**What to work on**
Determine how many lines of the listing below hold the string "Filología". Reply only with the number.

START Data shown

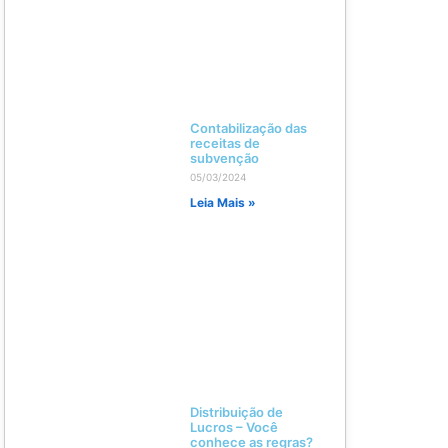
Contabilização das
receitas de
subvenção
05/03/2024
Leia Mais »
Distribuição de
Lucros – Você
conhece as regras?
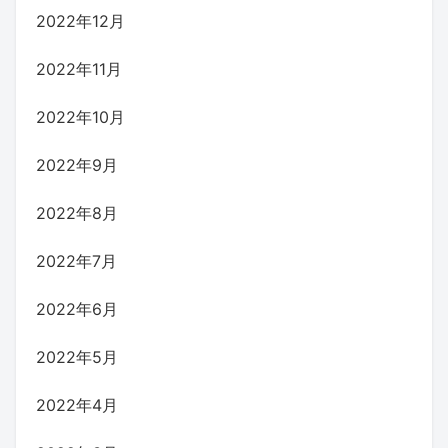
2022年12月
2022年11月
2022年10月
2022年9月
2022年8月
2022年7月
2022年6月
2022年5月
2022年4月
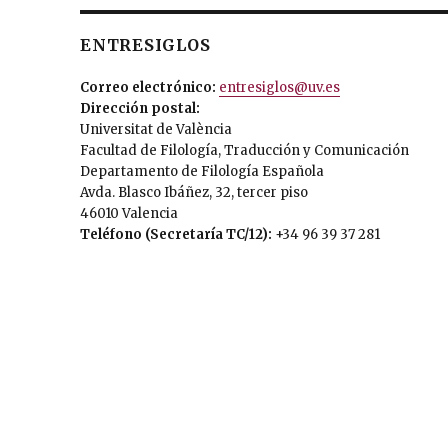
ENTRESIGLOS
Correo electrónico:
entresiglos@uv.es
Dirección postal:
Universitat de València
Facultad de Filología, Traducción y Comunicación
Departamento de Filología Española
Avda. Blasco Ibáñez, 32, tercer piso
46010 Valencia
Teléfono (Secretaría TC/12):
+34 96 39 37 281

END Data shown

**Exercise answer**
2